Alessandra Kersevan focalizza e descrive con particolare minuzia di dettagli e ricchezza di fonti il complesso problema dei rapporti etnico-ideologici nella Zona operativa del Litorale adriatico annessa al Terzo Reich, e dei conseguenti attriti tra le diverse componenti della Resistenza.

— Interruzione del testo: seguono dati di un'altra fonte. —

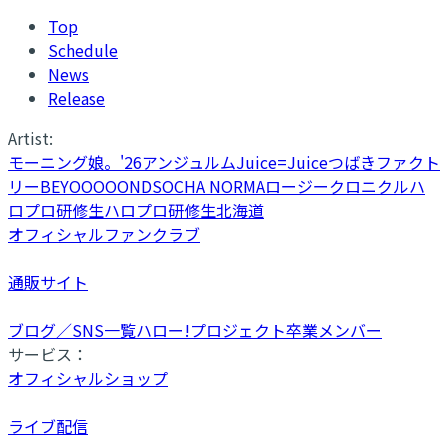
Top
Schedule
News
Release
Artist:
モーニング娘。'26
アンジュルム
Juice=Juice
つばきファクト
リー
BEYOOOOONDS
OCHA NORMA
ロージークロニクル
ハ
ロプロ研修生
ハロプロ研修生北海道
オフィシャルファンクラブ
通販サイト
ブログ／SNS一覧
ハロー!プロジェクト卒業メンバー
サービス：
オフィシャルショップ
ライブ配信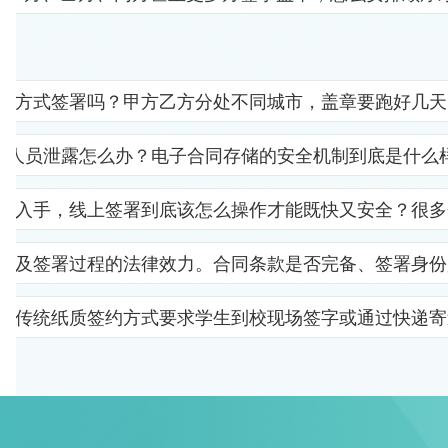
子方式签署吗？甲方乙方分处不同城市，盖章要跑好几天
部人员泄露怎么办？电子合同存储的安全机制到底是什么
里入手，线上签署到底该怎么操作才能既快又安全？很多
以及签署过程的法律效力。合同条款是否完备、签署身份
。传统纸质签约方式要求学生到校现场签字或通过快递寄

Ed ecco che nel complicato panorama bellico del Friuli orientale entrano in scena personaggi e interessi che fanno degli ultimi mesi di guerra “calda” un fosco inizio di quella fredda in cui trame e tentativi di alleanze segrete capovolgono molti dei principi della Resistenza sostenuti dal CLNAI.

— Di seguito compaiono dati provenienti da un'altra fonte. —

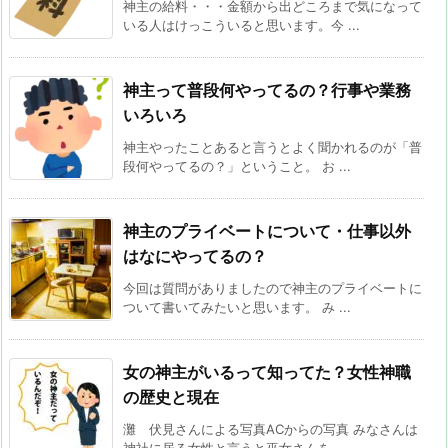
神主の給料・・・金額から出どころまで気になって
いる人はけっこういると思います。今 ...
神主って普段何やってるの？行事や業務
いろいろ
神主やったことあると言うとよく聞かれるのが「普
段何やってるの？」ということ。 お ...
神主のプライベートについて・仕事以外
はなにやってるの？
今回は質問がありましたので神主のプライベートに
ついて書いてみたいと思います。 み ...
女の神主がいるって知ってた？女性神職
の歴史と現在
灘 伏見さんによる写真ACからの写真 みなさんは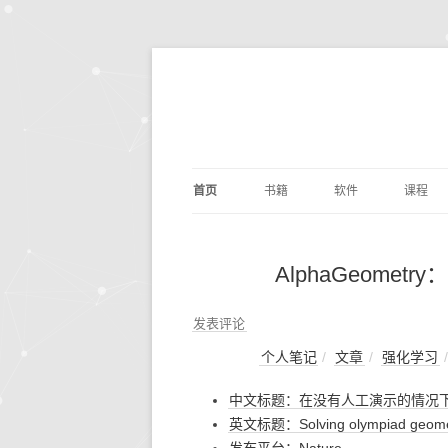
首页
书籍
软件
课程
基础算法
JUPYTER
深度学
剑指O
AlphaGeome
PYTHON编程
DOCKER
量化交
编写
PYTH
数据分析
ANACONDA
数据分
利用P
发表评论
议
析
个人笔记
文章
强化学习
深度学习
OPENCV
基础数
动手
中文标题：在没有人工演示的情况
机器学习
编辑写作
BILIB
深度学习
英文标题：Solving olympiad geometr
计算机科学
实用工具
金融经
DOC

Il dramma di Porzûs matura in questo clima esasperato, mentre in Friuli arrivano, con il piano De Courten emissari, agenti, mediatori e doppiogiochisti alla ricerca di un’alleanza che includa la Osoppo in un fronte comune italiano antislavo e anticomunista, con inclusa e riciclata la X Mas di Junio Valerio Borghese. I nomi, come i fatti, sono documentati; Cino Boccazzi, agente del SOE, i servizi britannici e poi dell’OSS americana, il maggiore Mario Argenton, agente del SIM, i servizi della marina badogliana, e membro “bianco” del CLN, Maria Pasquinelli fanatica fascista, nonché agente della X Mas, nota per aver ucciso nel 1947 a Pola il brigadiere generale britannico Robert W. De Winton, Antonio Marceglia, ufficiale della marina badogliana e agente del SIM, Italo Sauro, figlio dell’eroe irredentista Nazario e braccio destro di Mussolini per la pulizia etnica antislava, il principe Junio Valerio Borghese, capo della X Mas, e altri ancora. Come provato da documenti e deposizioni spesso contraddittorie ai processi Borghese (1947) e Porzûs (1952), che la Kersevan accuratamente cita, dal primo al trentun gennaio 45 si dipana una fitta rete di incontri tra osovani, agenti badogliani e fascisti che portano, sempre in gennaio, a quello tra il comandante supremo della Osoppo Candido Grassi “Verdi” e il delegato della X Mas Manlio Morelli, noto criminale di guerra. Ma la Kersevan ci presenta anche la corrispondenza e i promemoria paralleli della curia friulana con i comandi tedeschi e il capo della polizia delle SS generale Odilo Globocnik, dalle lettere dell’arcivescovo di Udine Giuseppe Nogara ai memoriali di don Aldo Moretti “Lino”, uno dei fondatori della Osoppo. “Palese” fu invece l’accordo, sostenuto da Bolla, tra gli osovani e la milizia fascista per un presidio comune a Ravosa, ufficialmente motivato per difendere la popolazione dalle razzie dei cosacchi collaborazionisti dei tedeschi, e quindi alleati dei fascisti. Ai garibaldini, come pure ai “palesi” alleati sloveni, tenuti all’oscuro di tali contatti, pervennero comunque diverse voci e prove di quanto stava avvenendo, come non rimase inosservato il miglior trattamento garantito ai prigionieri osovani, rispetto a quelli garibaldini nelle carceri nazifasciste.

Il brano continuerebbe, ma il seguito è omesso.